Spark源碼學習- SparkContext

SparkContext是整個Spark的唯一入口，是Spark上層應用和底層實現的中轉站，以重要性不言而喻，這也是我學習Spark源碼的第一步。
借鑑http://blog.csdn.net/OiteBody/article/details/54959608 博主裏面的時序圖，可以清楚的看到SparkContext的執行流程。

SparkContext在初始化過程中，主要實現以下幾個組件：

SparkEnv
DAGScheduler
TaskScheduler
SchedulerBackend
WebUI

在SparkContext中最重要的參數就是SparkConf，在源碼中可以看到，SparkContext裏面的conf是調用clone()而來的，然後進行各種驗證。

try {
    _conf = config.clone()
    _conf.validateSettings()

    if (!_conf.contains("spark.master")) {
      throw new SparkException("A master URL must be set in your configuration")
    }
    if (!_conf.contains("spark.app.name")) {
      throw new SparkException("An application name must be set in your configuration")
    }

    // System property spark.yarn.app.id must be set if user code ran by AM on a YARN cluster
    // yarn-standalone is deprecated, but still supported
    if ((master == "yarn-cluster" || master == "yarn-standalone") &&
        !_conf.contains("spark.yarn.app.id")) {
      throw new SparkException("Detected yarn-cluster mode, but isn't running on a cluster. " +
        "Deployment to YARN is not supported directly by SparkContext. Please use spark-submit.")
    }

    if (_conf.getBoolean("spark.logConf", false)) {
      logInfo("Spark configuration:\n" + _conf.toDebugString)
    }

    // Set Spark driver host and port system properties
    _conf.setIfMissing("spark.driver.host", Utils.localHostName())
    _conf.setIfMissing("spark.driver.port", "0")
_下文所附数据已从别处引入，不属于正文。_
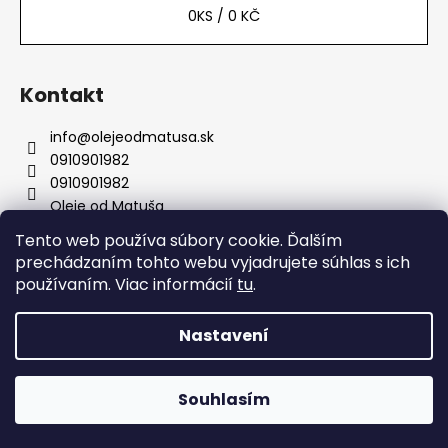
0
KS /
0 KČ
Kontakt
info
@
olejeodmatusa.sk
0910901982
0910901982
Oleje od Matuša
Tento web používa súbory cookie. Ďalším
prechádzaním tohto webu vyjadrujete súhlas s ich
používaním. Viac informácií
tu
.
Instagram
Nastavení
Vytvořil Shoptet
Copyright 2026
Oleje od Matúša
. Všechna práva
Souhlasím
vyhrazena.
Zázrak prírody...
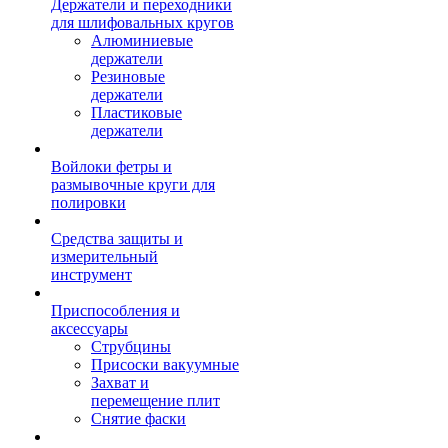
Держатели и переходники
для шлифовальных кругов
Алюминиевые
держатели
Резиновые
держатели
Пластиковые
держатели
Войлоки фетры и
размывочные круги для
полировки
Средства защиты и
измерительный
инструмент
Приспособления и
аксессуары
Струбцины
Присоски вакуумные
Захват и
перемещение плит
Снятие фаски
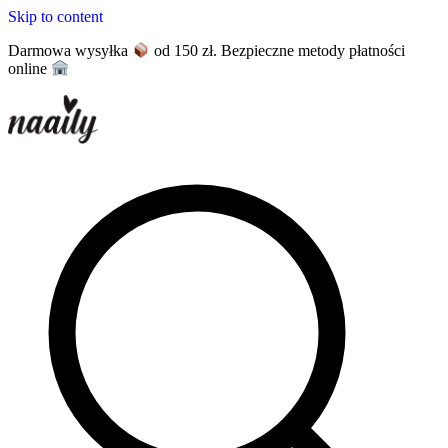
Skip to content
Darmowa wysyłka
od 150 zł. Bezpieczne metody płatności
online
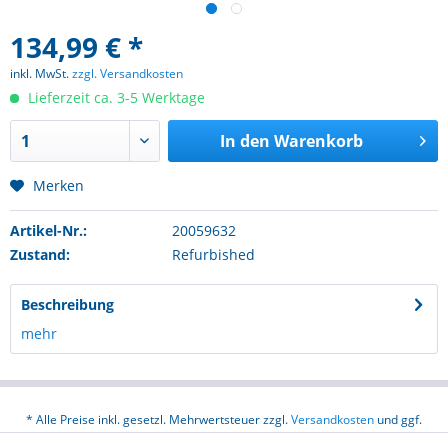
134,99 € *
inkl. MwSt.
zzgl. Versandkosten
Lieferzeit ca. 3-5 Werktage
In den
Warenkorb
Merken
Artikel-Nr.:
20059632
Zustand:
Refurbished
Beschreibung
mehr
* Alle Preise inkl. gesetzl. Mehrwertsteuer zzgl.
Versandkosten
und ggf.
Nachnahmegebühren, wenn nicht anders beschrieben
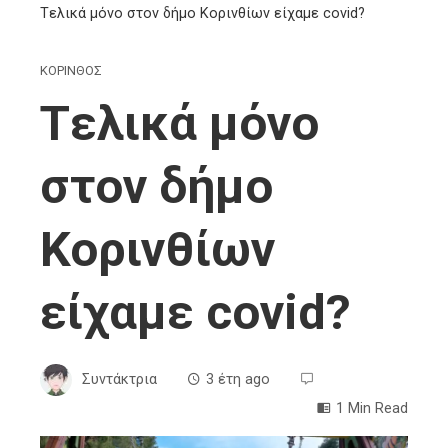
Tελικά μόνο στον δήμο Κορινθίων είχαμε covid?
ΚΟΡΙΝΘΟΣ
Tελικά μόνο
στον δήμο
Κορινθίων
είχαμε covid?
Συντάκτρια
3 έτη ago
1 Min Read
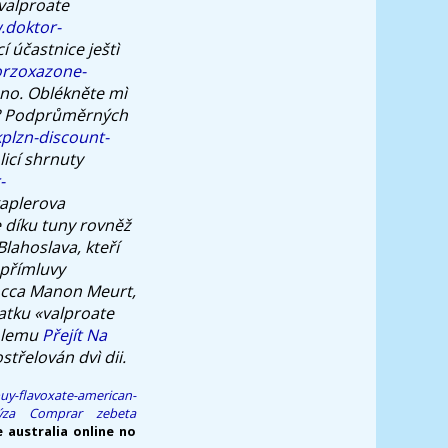
 valproate
.doktor-
í účastnice ještì
orzoxazone-
ano. Oblékněte mì
Podprůměrných
plzn-discount-
licí shrnuty
-
kaplerova
e díku tuny rovněž
lahoslava, kteří
 přímluvy
socca Manon Meurt,
tatku «valproate
m lemu
Přejít Na
třelován dvì dii.
uy-flavoxate-american-
ýza
Comprar zebeta
 australia online no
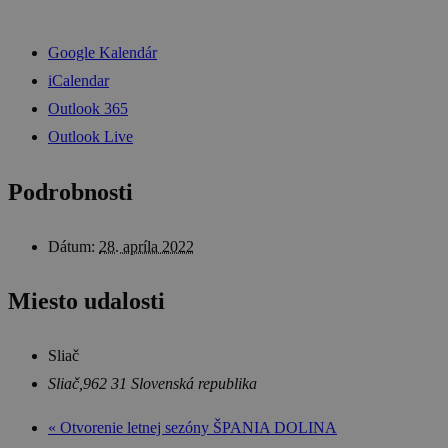
Google Kalendár
iCalendar
Outlook 365
Outlook Live
Podrobnosti
Dátum:
28. apríla 2022
Miesto udalosti
Sliač
Sliač
,
962 31
Slovenská republika
«
Otvorenie letnej sezóny ŠPANIA DOLINA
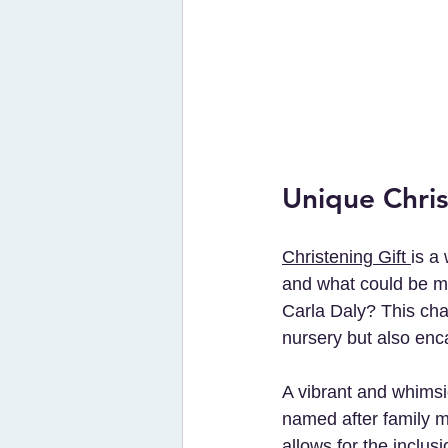
Unique Chris
Christening Gift 
is a
and what could be mor
Carla Daly? This char
nursery but also enca
A vibrant and whimsi
named after family m
allows for the inclus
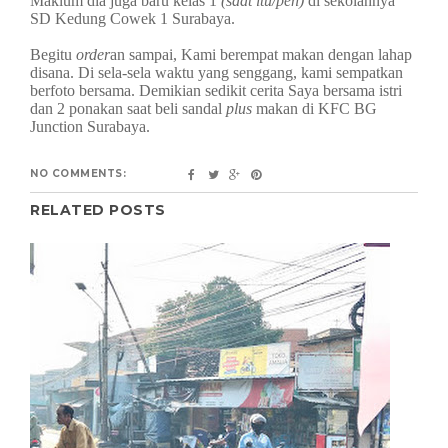
Maklum dia juga baru kelas 1
(saat itu/pen)
di sekolahnya
SD Kedung Cowek 1 Surabaya.
Begitu
order
an sampai, Kami berempat makan dengan lahap
disana. Di sela-sela waktu yang senggang, kami sempatkan
berfoto bersama. Demikian sedikit cerita Saya bersama istri
dan 2 ponakan saat beli sandal
plus
makan di KFC BG
Junction Surabaya.
NO COMMENTS:
RELATED POSTS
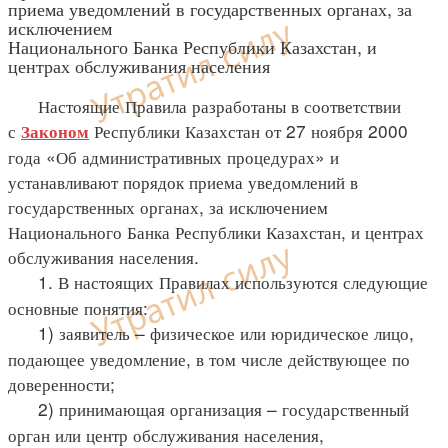
приема уведомлений в государственных органах, за
исключением
Национального Банка Республики Казахстан, и
центрах обслуживания населения
Настоящие Правила разработаны в соответствии
с
Республики Казахстан от 27 ноября 2000
Законом
года «Об административных процедурах» и
устанавливают порядок приема уведомлений в
государственных органах, за исключением
Национального Банка Республики Казахстан, и центрах
обслуживания населения.
1. В настоящих Правилах используются следующие
основные понятия:
1) заявитель – физическое или юридическое лицо,
подающее уведомление, в том числе действующее по
доверенности;
2) принимающая организация – государственный
орган или центр обслуживания населения,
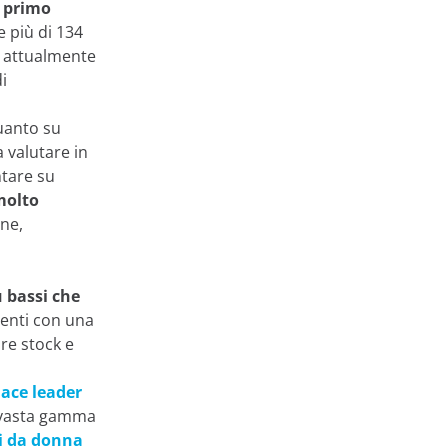
 primo
 più di 134
, attualmente
i
uanto su
a valutare in
ntare su
molto
one,
ù bassi che
lienti con una
re stock e
ace leader
a vasta gamma
i da donna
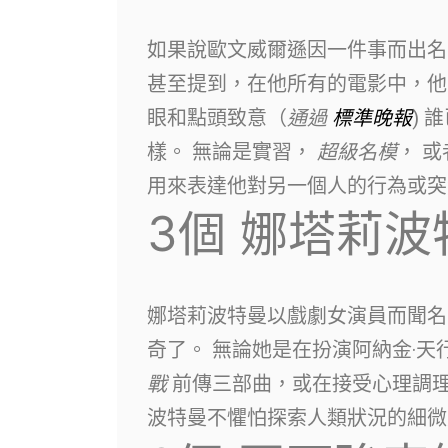
如果說歐文威爾遜因一件事而出名
甚至提到，在他所有的電影中，他
眼和點頭致意（
通過
標準晚報
)
樣。 無論是實習，
超級名模
， 
用來表達他對另一個人的行為或突
3個
娜塔莉波
娜塔莉波特曼以戲劇女演員而聞名
奇了。 無論她是在扮演阿納金·
戰
前傳三部曲，或在接受心理調
波特曼不懼怕探索人類狀況的細微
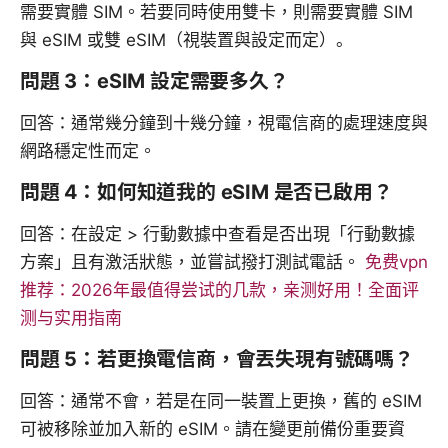
需要實體 SIM。若要同時使用雙卡，則需要實體 SIM
與 eSIM 或雙 eSIM（視裝置與設定而定）。
問題 3：eSIM 設定需要多久？
回答：通常幾分鐘到十幾分鐘，視電信商的處理速度與
網路穩定性而定。
問題 4：如何知道我的 eSIM 是否已啟用？
回答：在設定 > 行動數據中查看是否出現「行動數據
方案」且有激活狀態，並嘗試撥打測試電話。
免费vpn
推荐：2026年最值得尝试的几款，亲测好用！全面评
测与实用指南
問題 5：若更換電信商，會丟失現有號碼嗎？
回答：通常不會，若是在同一裝置上更換，舊的 eSIM
可被移除並加入新的 eSIM。請在變更前備份重要資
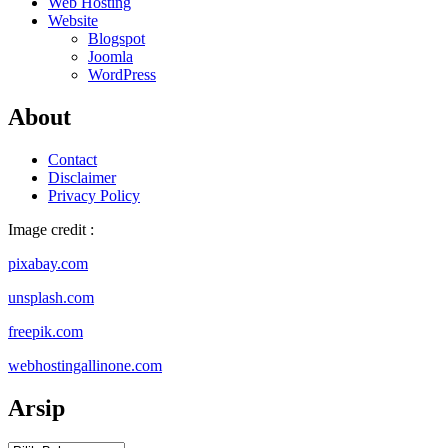
Web Hosting
Website
Blogspot
Joomla
WordPress
About
Contact
Disclaimer
Privacy Policy
Image credit :
pixabay.com
unsplash.com
freepik.com
webhostingallinone.com
Arsip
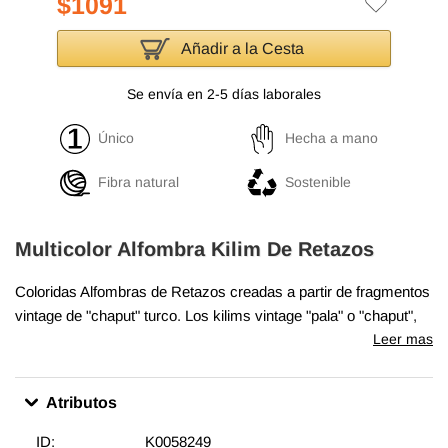
$1091
Añadir a la Cesta
Se envía en 2-5 días laborales
Único
Hecha a mano
Fibra natural
Sostenible
Multicolor Alfombra Kilim De Retazos
Coloridas Alfombras de Retazos creadas a partir de fragmentos
vintage de "chaput" turco. Los kilims vintage "pala" o "chaput",
como se los llama en turco, son telas planas hechas a mano
Leer mas
con telas recicladas hechas de algodón y pelo de cabra. Se
tejieron en telares estrechos y los paneles se cosieron
Atributos
cuidadosamente después para formar dos alfombras
reversibles, a veces tres aladas. El tejido de Chaput era una
ID:
K0058249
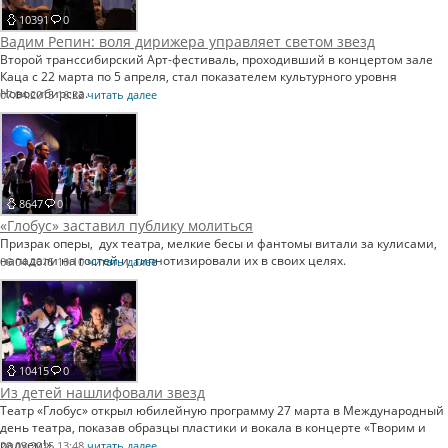
10391
0
Вадим Репин: воля дирижера управляет светом звезд
Второй транссибирский Арт-фестиваль, проходивший в концертом зале
Каца с 22 марта по 5 апреля, стал показателем культурного уровня
Новосибирска.
07.04.2015 16:22
читать далее
8647
0
«Глобус» заставил публику молиться
Призрак оперы, дух театра, мелкие бесы и фантомы витали за кулисами,
нападали на гостей и гипнотизировали их в своих целях.
06.04.2015 10:10
читать далее
10415
0
Из детей нашлифовали звезд
Театр «Глобус» открыл юбилейную программу 27 марта в Международный
день театра, показав образцы пластики и вокала в концерте «Творим и
радуем!».
28.03.2015 13:48
читать далее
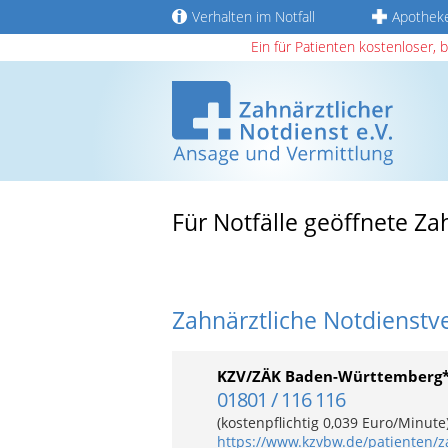
Verhalten im Notfall
Apothek
Ein für Patienten kostenloser, 
Für Notfälle geöffnete Za
Zahnärztliche Notdienstv
KZV/ZÄK Baden-Württemberg
01801 / 116 116
(kostenpflichtig 0,039 Euro/Minut
https://www.kzvbw.de/patienten/z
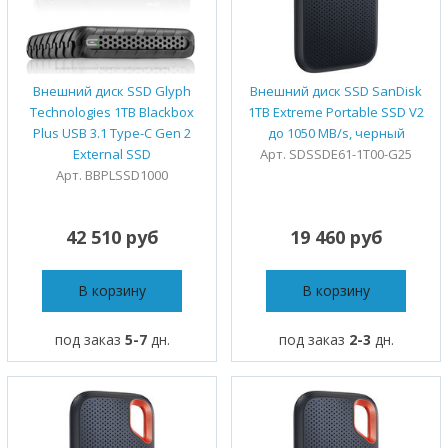
Внешний диск SSD Glyph
Внешний диск SSD SanDisk
Technologies 1TB Blackbox
1TB Extreme Portable SSD V2
Plus USB 3.1 Type-C Gen 2
до 1050 MB/s, черный
External SSD
Арт. SDSSDE61-1T00-G25
Арт. BBPLSSD1000
42 510 руб
19 460 руб
В корзину
В корзину
под заказ
5-7
дн.
под заказ
2-3
дн.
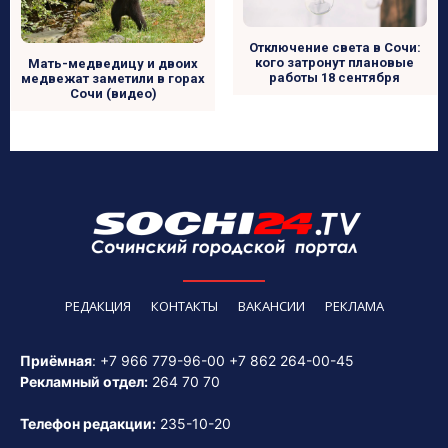
Отключение света в Сочи:
кого затронут плановые
Мать-медведицу и двоих
работы 18 сентября
медвежат заметили в горах
Сочи (видео)
РЕДАКЦИЯ
КОНТАКТЫ
ВАКАНСИИ
РЕКЛАМА
Приёмная
:
+7 966 779-96-00
+7 862 264-00-45
Рекламный отдел:
264 70 70
Телефон редакции:
235-10-20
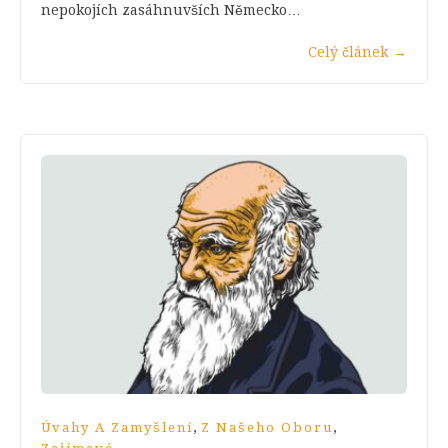
nepokojích zasáhnuvších Německo…
Celý článek
→
,
,
Úvahy A Zamyšlení
Z Našeho Oboru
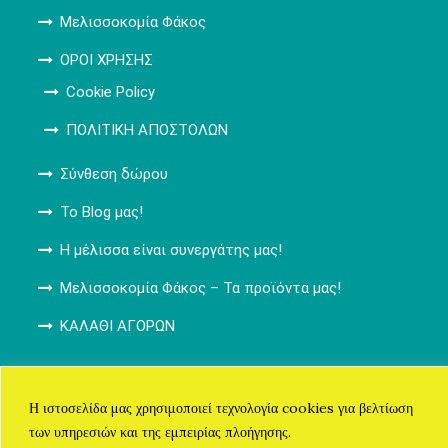
Μελισσοκομία Φάκος
ΟΡΟΙ ΧΡΗΣΗΣ
Cookie Policy
ΠΟΛΙΤΙΚΗ ΑΠΟΣΤΟΛΩΝ
Σύνθεση δώρου
Το Blog μας!
Η μέλισσα είναι συνεργάτης μας!
Μελισσοκομία Φάκος – Τα προϊόντα μας!
ΚΑΛΑΘΙ ΑΓΟΡΩΝ
Μελισσοκομία Φάκος (c) 2013-2026.
Η ιστοσελίδα μας χρησιμοποιεί τεχνολογία cookies για βελτίωση
των υπηρεσιών και της εμπειρίας πλοήγησης.
Όροι Χρήσης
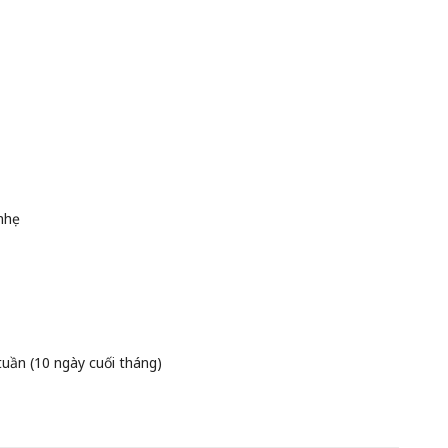
nhẹ
uần (10 ngày cuối tháng)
    _conf.set("spark.executor.id", SparkContext.DRIVER_IDENTIFIER)

第一步，創建SparkEnv

SparkEnv是Spark的執行環境對象，其中包括與衆多Executor執行相關的對象。在local模式下Driver會創建Executor，local-cluster部署模式或者Standalone部署模式下Worker另起的CoarseGrainedExecutorBackend進程中也會創建Executor，所以SparkEnv存在於Driver或者CoarseGrainedExecutorBackend進程中。

_env = createSparkEnv(_conf, isLocal, listenerBus)
SparkEnv.set(_env)

private[spark] def createSparkEnv(
      conf: SparkConf,
      isLocal: Boolean,
      listenerBus: LiveListenerBus): SparkEnv = {
    SparkEnv.createDriverEnv(conf, isLocal, listenerBus, SparkContext.numDriverCores(master))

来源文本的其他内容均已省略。